Hastalığı ilerlemiş vakalarda bazen bu belirtilerin birçok görülebildiği gibi, bazen de hastalığın erken dönemlerinde fazla az bulgu görülebilir. Bu yakınmalar genellikle hafif başlayıp yavaş ilerlediğinden böylece fazla hasta doktora başvurmakta gecikmektedir. Tüberkülozun erken tanısı için 2-3 haftadan uzun zaman öksürüğü olan şahısların en kısa sürede göğüs hastalıkları polikliniğine ya da verem savaşı dispanserine başvurmaları gerekir.
DİKKAT EDİLMESİ GEREKENLER
Tüberküloz hastasının aynı evde yaşayanlara verem mikrobunu bulaştırma olasılığı yüksektir. Çünkü aynı havayı en uzun süre paylaşmaktadırlar. bu nedenle, tüberküloz tanısı kesinleşince, bütün aile bireyleri ve hasta ile benzer havayı paylaşan işyeri veya başka ortamdaki kişiler tüberküloz savaşı dispanserinde muayene için çağrılırlar.
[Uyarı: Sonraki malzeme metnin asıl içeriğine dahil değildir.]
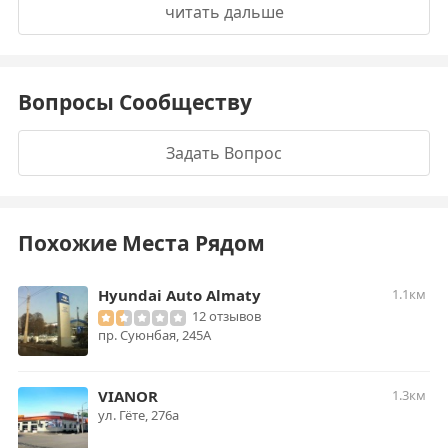
читать дальше
Вопросы Сообществу
Задать Вопрос
Похожие Места Рядом
Hyundai Auto Almaty
1.1км
12 отзывов
пр. Суюнбая, 245А
VIANOR
1.3км
ул. Гёте, 276а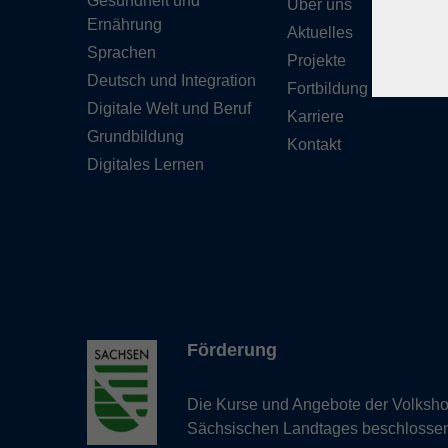
Gesundheit und
Über uns
Ernährung
Aktuelles
Sprachen
Projekte
Deutsch und Integration
Fortbildung
Digitale Welt und Beruf
Karriere
Grundbildung
Kontakt
Digitales Lernen
Förderung
Die Kurse und Angebote der Volkshoc
Sächsischen Landtages beschlosse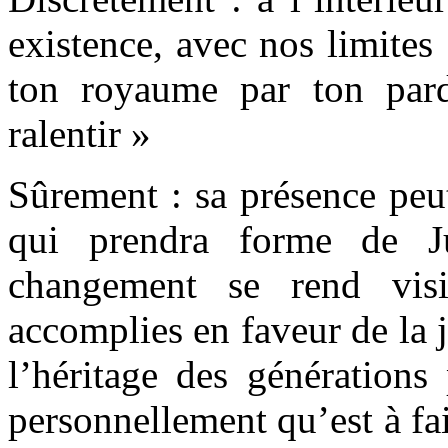
existence, avec nos limites
ton royaume par ton pard
ralentir »
Sûrement : sa présence peu
qui prendra forme de J
changement se rend visi
accomplies en faveur de la j
l’héritage des générations
personnellement qu’est à fai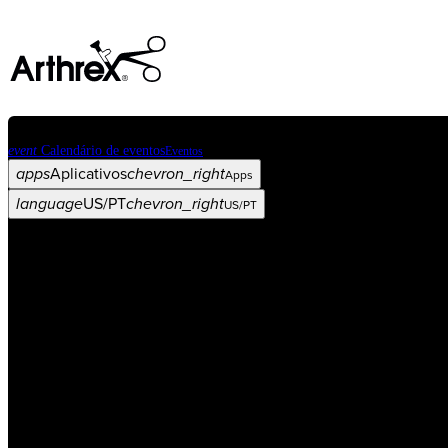
event
Calendário de eventos
Eventos
apps
Aplicativos
chevron_right
Apps
language
US/PT
chevron_right
US/PT
Categorias
Procedimento
arrow_drop_down
chevron_right
Produto
arrow_drop_down
chevron_right
Educação médica
arrow_drop_down
chevron_right
Corporativo
arrow_drop_down
chevron_right
ASC X
Administradores
arrow_drop_down
chevron_right
Paciente
arrow_drop_down
chevron_right
Recursos
arrow_drop_down
chevron_right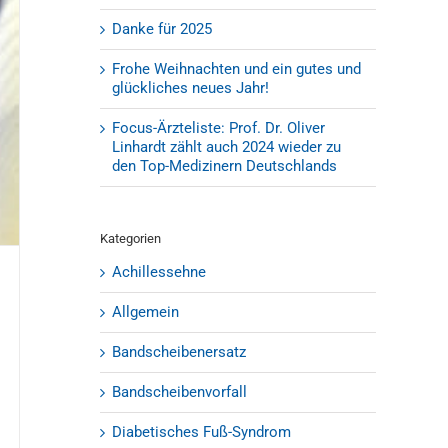
Danke für 2025
Frohe Weihnachten und ein gutes und
glückliches neues Jahr!
Focus-Ärzteliste: Prof. Dr. Oliver
Linhardt zählt auch 2024 wieder zu
den Top-Medizinern Deutschlands
Kategorien
Achillessehne
Allgemein
Bandscheibenersatz
Bandscheibenvorfall
Diabetisches Fuß-Syndrom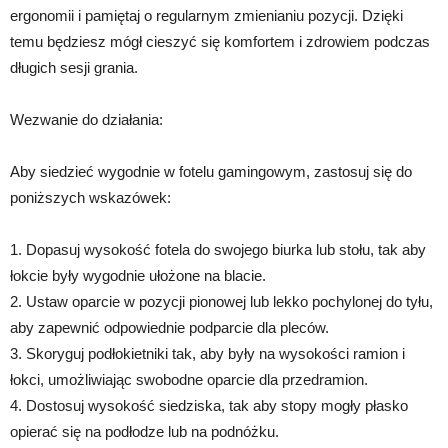
ergonomii i pamiętaj o regularnym zmienianiu pozycji. Dzięki
temu będziesz mógł cieszyć się komfortem i zdrowiem podczas
długich sesji grania.
Wezwanie do działania:
Aby siedzieć wygodnie w fotelu gamingowym, zastosuj się do
poniższych wskazówek:
1. Dopasuj wysokość fotela do swojego biurka lub stołu, tak aby
łokcie były wygodnie ułożone na blacie.
2. Ustaw oparcie w pozycji pionowej lub lekko pochylonej do tyłu,
aby zapewnić odpowiednie podparcie dla pleców.
3. Skoryguj podłokietniki tak, aby były na wysokości ramion i
łokci, umożliwiając swobodne oparcie dla przedramion.
4. Dostosuj wysokość siedziska, tak aby stopy mogły płasko
opierać się na podłodze lub na podnóżku.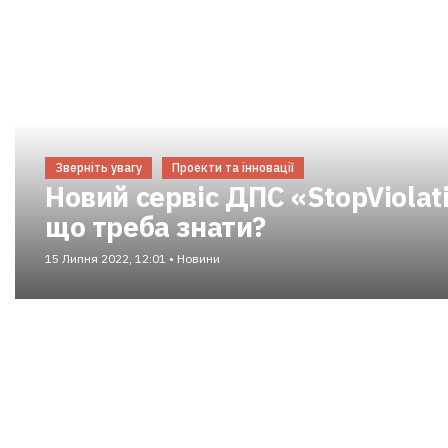
Зверніть увагу
Проекти та інновації
Новий сервіс ДПС «StopViolat
що треба знати?
15 Липня 2022, 12:01 • Новини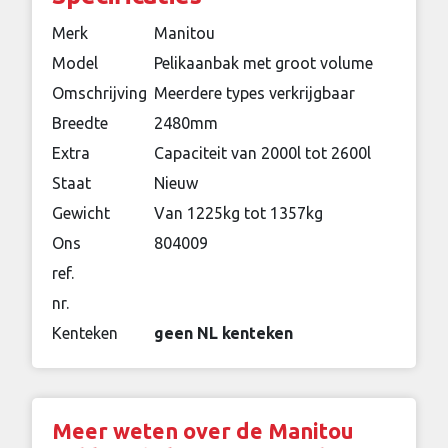
Merk
Manitou
Model
Pelikaanbak met groot volume
Omschrijving
Meerdere types verkrijgbaar
Breedte
2480mm
Extra
Capaciteit van 2000l tot 2600l
Staat
Nieuw
Gewicht
Van 1225kg tot 1357kg
Ons
804009
ref.
nr.
Kenteken
geen NL kenteken
Meer weten over de Manitou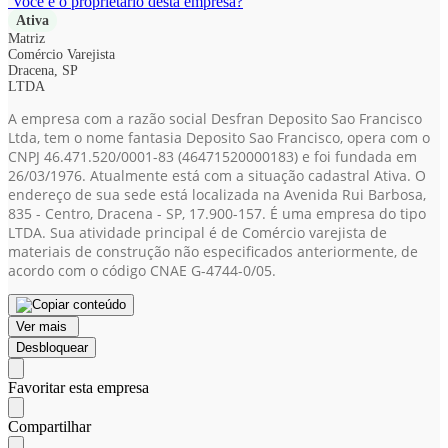
Você é o proprietário desta empresa?
Ativa
Matriz
Comércio Varejista
Dracena, SP
LTDA
A empresa com a razão social Desfran Deposito Sao Francisco
Ltda, tem o nome fantasia Deposito Sao Francisco, opera com o
CNPJ 46.471.520/0001-83
(46471520000183)
e foi fundada em
26/03/1976. Atualmente está com a situação cadastral Ativa. O
endereço de sua sede está localizada na Avenida Rui Barbosa,
835 - Centro, Dracena - SP, 17.900-157. É uma empresa do tipo
LTDA. Sua atividade principal é de Comércio varejista de
materiais de construção não especificados anteriormente, de
acordo com o código CNAE G-4744-0/05.
Ver mais
Desbloquear
Favoritar esta empresa
Compartilhar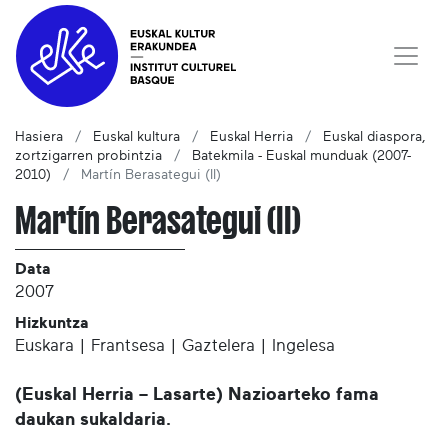
Hasiera
Euskal kultura
Euskal Herria
Euskal diaspora,
zortzigarren probintzia
Batekmila - Euskal munduak (2007-
2010)
Martín Berasategui (II)
Martín Berasategui (II)
Data
2007
Hizkuntza
Euskara | Frantsesa | Gaztelera | Ingelesa
(Euskal Herria – Lasarte) Nazioarteko fama
daukan sukaldaria.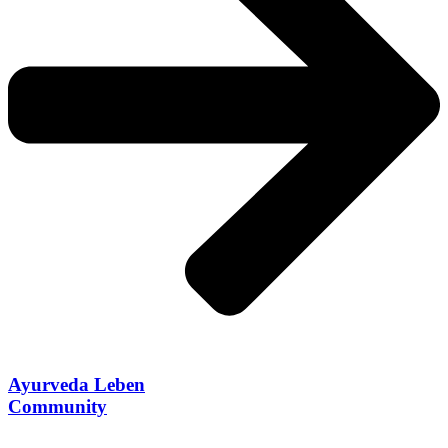
Ayurveda Leben
Community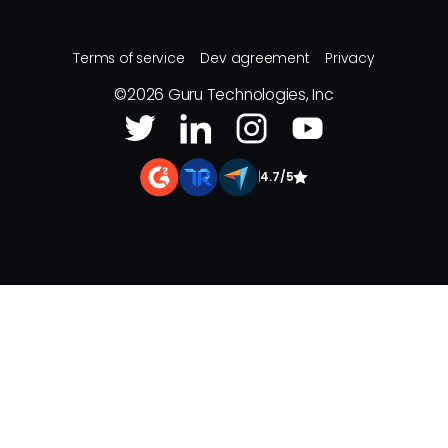
Terms of service
Dev agreement
Privacy
©
2026
Guru Technologies, Inc
|
4.7/5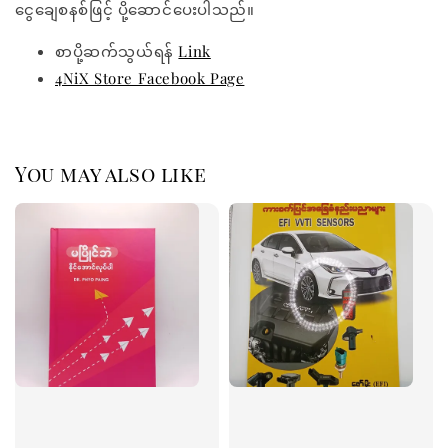
ငွေချေစနစ်ဖြင့် ပို့ဆောင်ပေးပါသည်။
စာပို့ဆက်သွယ်ရန်
Link
4NiX Store Facebook Page
You may also like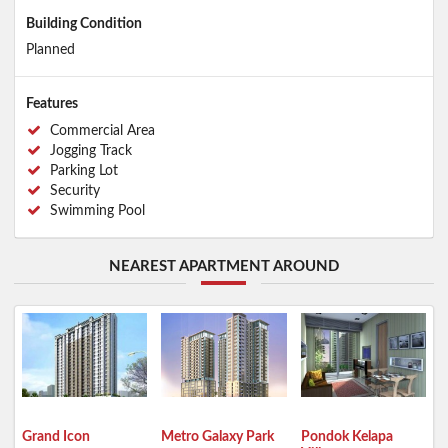
Building Condition
Planned
Features
Commercial Area
Jogging Track
Parking Lot
Security
Swimming Pool
NEAREST APARTMENT AROUND
Grand Icon
Metro Galaxy Park
Pondok Kelapa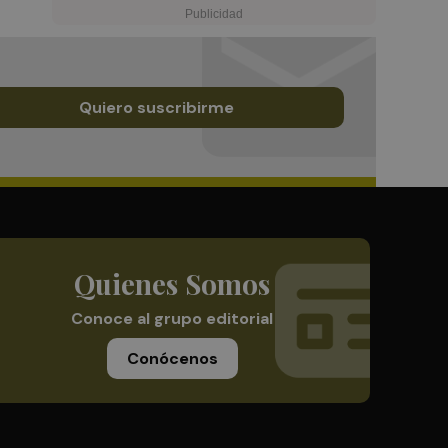
Quiero suscribirme
Quienes Somos
Conoce al grupo editorial
Conócenos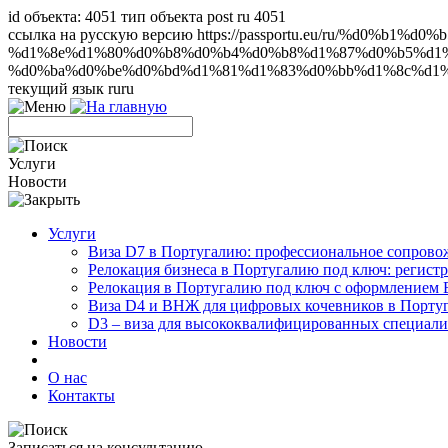
id объекта: 4051 тип объекта post ru 4051
ссылка на русскую версию https://passportu.eu/ru/%d0%
%d1%8e%d1%80%d0%b8%d0%b4%d0%b8%d1%87%d0%b5%d1
%d0%ba%d0%be%d0%bd%d1%81%d1%83%d0%bb%d1%8c%d1%82%d0%b0%
текущий язык ru
ru
Услуги
Новости
Услуги
Виза D7 в Португалию: профессиональное сопрово
Релокация бизнеса в Португалию под ключ: регист
Релокация в Португалию под ключ с оформлением
Виза D4 и ВНЖ для цифровых кочевников в Порту
D3 – виза для высококвалифицированных специали
Новости
О нас
Контакты
Записаться на консультацию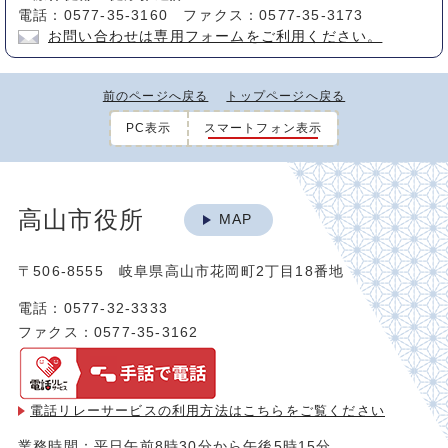
電話：0577-35-3160 ファクス：0577-35-3173
お問い合わせは専用フォームをご利用ください。
前のページへ戻る
トップページへ戻る
PC表示
スマートフォン表示
高山市役所
MAP
〒506-8555 岐阜県高山市花岡町2丁目18番地
電話：0577-32-3333
ファクス：0577-35-3162
電話リレーサービスの利用方法は
こちらをご覧ください
業務時間：平日午前8時30分から午後5時15分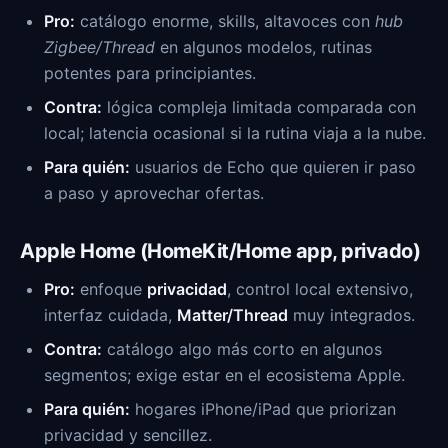
Pro:
catálogo enorme, skills, altavoces con
hub
Zigbee/Thread
en algunos modelos, rutinas
potentes para principiantes.
Contra:
lógica compleja limitada comparada con
local; latencia ocasional si la rutina viaja a la nube.
Para quién:
usuarios de Echo que quieren ir paso
a paso y aprovechar ofertas.
Apple Home (HomeKit/Home app, privado)
Pro:
enfoque
privacidad
, control local extensivo,
interfaz cuidada,
Matter/Thread
muy integrados.
Contra:
catálogo algo más corto en algunos
segmentos; exige estar en el ecosistema Apple.
Para quién:
hogares iPhone/iPad que priorizan
privacidad y sencillez.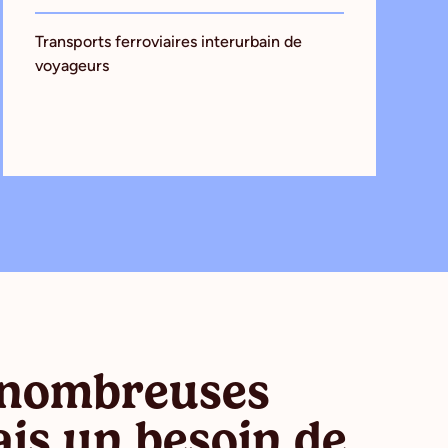
Transports ferroviaires interurbain de
voyageurs
 nombreuses
ais un besoin de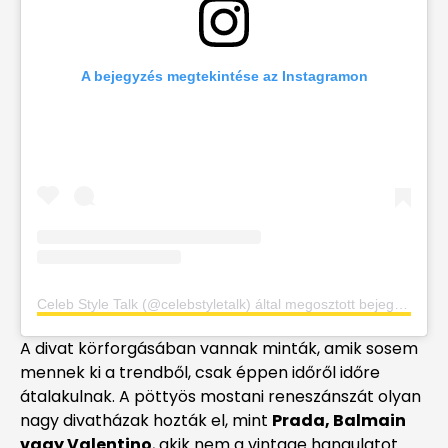
A bejegyzés megtekintése az Instagramon
Celeb Style Talk (@celebstyletalk) által megosztott bejegyzés
A divat körforgásában vannak minták, amik sosem
mennek ki a trendből, csak éppen időről időre
átalakulnak. A pöttyös mostani reneszánszát olyan
nagy divatházak hozták el, mint
Prada, Balmain
vagy Valentino
, akik nem a vintage hangulatot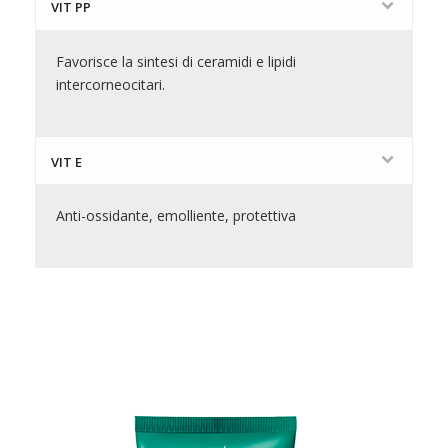
VIT PP
Favorisce la sintesi di ceramidi e lipidi
intercorneocitari.
VIT E
Anti-ossidante, emolliente, protettiva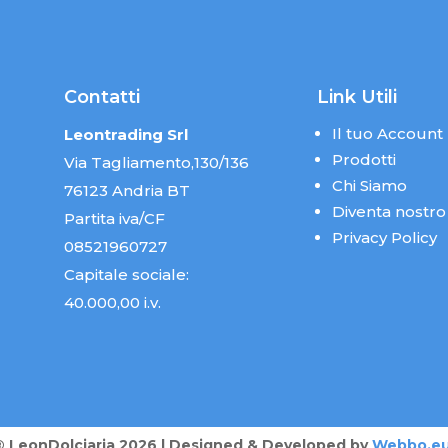
Contatti
Link Utili
Il tuo Account
Leontrading Srl
Prodotti
Via Tagliamento,130/136
Chi Siamo
76123 Andria BT
Diventa nostro
Partita iva/CF
Privacy Policy
08521960727
Capitale sociale:
40.000,00 i.v.
® LeonDolciaria 2026 | Designed & Developed by
Webbo.e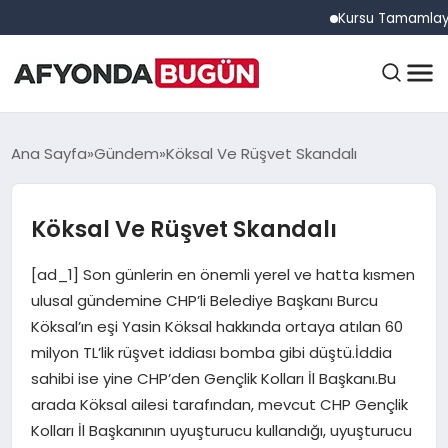
Kursu Tamamlayan Sürüc
ANASAYFA
Ana Sayfa
Gündem
Köksal Ve Rüşvet Skandalı
Köksal Ve Rüşvet Skandalı
GÜNDEM
[ad_1] Son günlerin en önemli yerel ve hatta kısmen
EĞITIM
ulusal gündemine CHP’li Belediye Başkanı Burcu
Köksal’ın eşi Yasin Köksal hakkında ortaya atılan 60
milyon TL’lik rüşvet iddiası bomba gibi düştü.İddia
DÜNYA
sahibi ise yine CHP’den Gençlik Kolları İl Başkanı.Bu
arada Köksal ailesi tarafından, mevcut CHP Gençlik
Kolları İl Başkanının uyuşturucu kullandığı, uyuşturucu
EKONOMI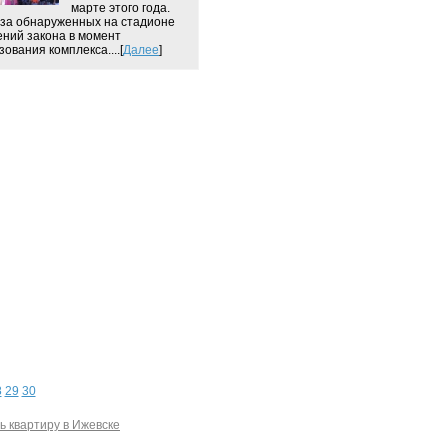
марте этого года.
-за обнаруженных на стадионе
ний закона в момент
ования комплекса....[
Далее
]
8
29
30
ь квартиру в Ижевске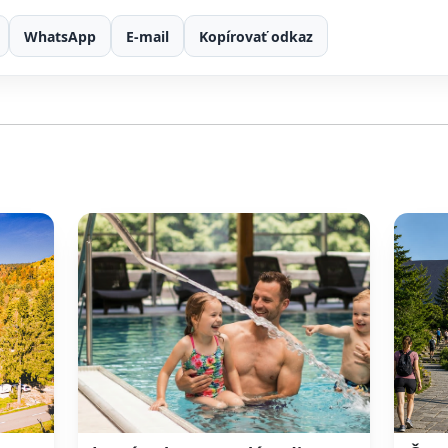
WhatsApp
E-mail
Kopírovať odkaz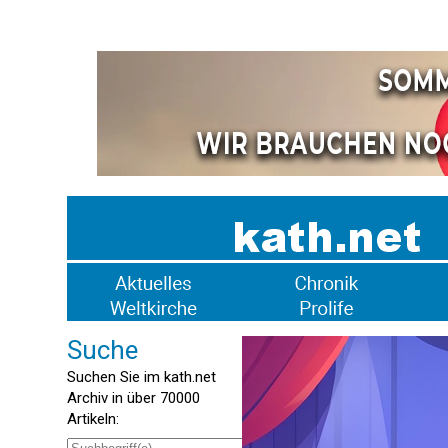
Suche
Suchen Sie im kath.net
Archiv in über 70000
Artikeln: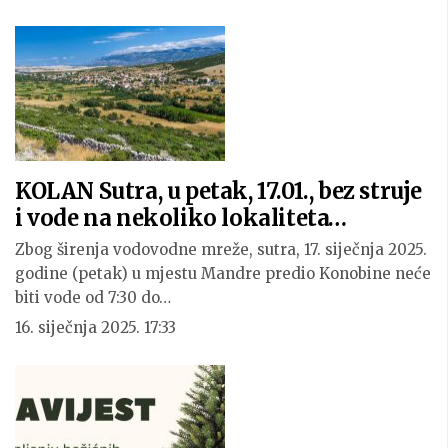
KOLAN Sutra, u petak, 17.01., bez struje
i vode na nekoliko lokaliteta…
Zbog širenja vodovodne mreže, sutra, 17. siječnja 2025.
godine (petak) u mjestu Mandre predio Konobine neće
biti vode od 7:30 do…
16. siječnja 2025. 17:33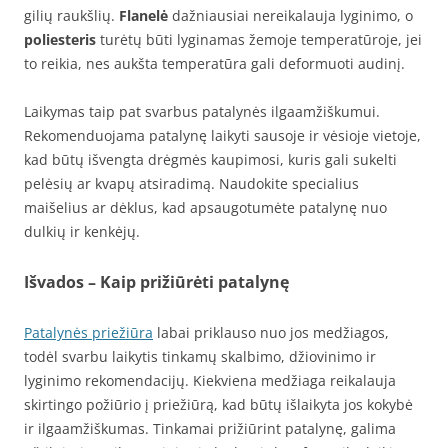
gilių raukšlių.
Flanelė
dažniausiai nereikalauja lyginimo, o
poliesteris
turėtų būti lyginamas žemoje temperatūroje, jei
to reikia, nes aukšta temperatūra gali deformuoti audinį.
Laikymas taip pat svarbus patalynės ilgaamžiškumui.
Rekomenduojama patalynę laikyti sausoje ir vėsioje vietoje,
kad būtų išvengta drėgmės kaupimosi, kuris gali sukelti
pelėsių ar kvapų atsiradimą. Naudokite specialius
maišelius ar dėklus, kad apsaugotumėte patalynę nuo
dulkių ir kenkėjų.
Išvados – Kaip prižiūrėti patalynę
Patalynės priežiūra
labai priklauso nuo jos medžiagos,
todėl svarbu laikytis tinkamų skalbimo, džiovinimo ir
lyginimo rekomendacijų. Kiekviena medžiaga reikalauja
skirtingo požiūrio į priežiūrą, kad būtų išlaikyta jos kokybė
ir ilgaamžiškumas. Tinkamai prižiūrint patalynę, galima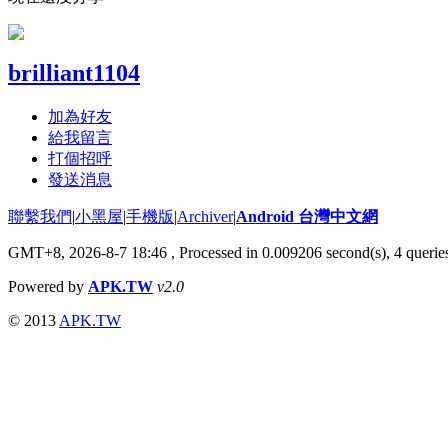
brilliant1104
加為好友
給我留言
打個招呼
發送消息
聯繫我們
|
小黑屋
|
手機版
|
Archiver
|
Android 台灣中文網
GMT+8, 2026-8-7 18:46
, Processed in 0.009206 second(s), 4 quer
Powered by
APK.TW
v2.0
© 2013
APK.TW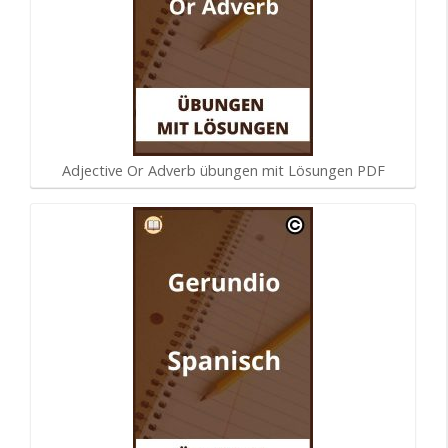
Adjective Or Adverb übungen mit Lösungen PDF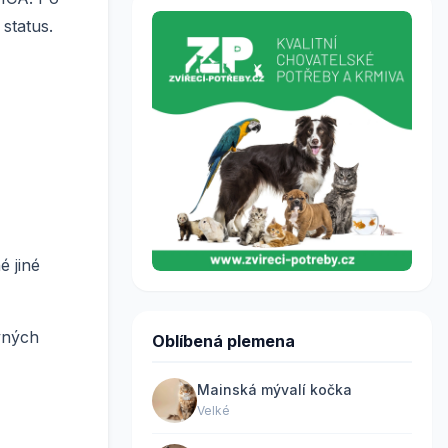
status.
é jiné
vných
Oblíbená plemena
Mainská mývalí kočka
Velké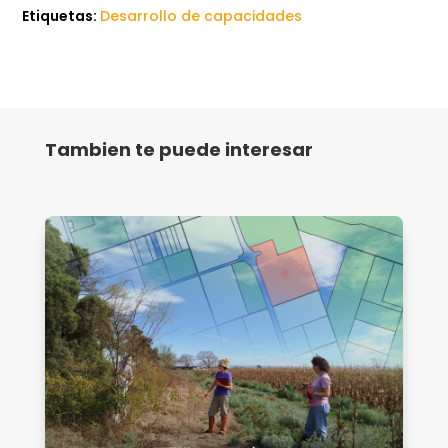
Etiquetas:
Desarrollo de capacidades
Tambien te puede interesar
Temaslı muayenesi, eğer hastanın yakınlarında da hastalık varsa erkenden teşhis koymayı sağlar. Türkiye’de hastaların yüzde 8-9’una temaslı muayenesi ile teşhis konulmaktadır. Hasta olmayan ve tehlike taşıyanlara da koruyucu tedavi verilir. Koruyucu tedavi eğer uyumlu kullanılırsa, mikrobu almış kişilerin hastalanmasını yüzde 90’a varan oranda önler. Özellikle çocuklarda koruyucu tedavi büyük tartma taşıyor.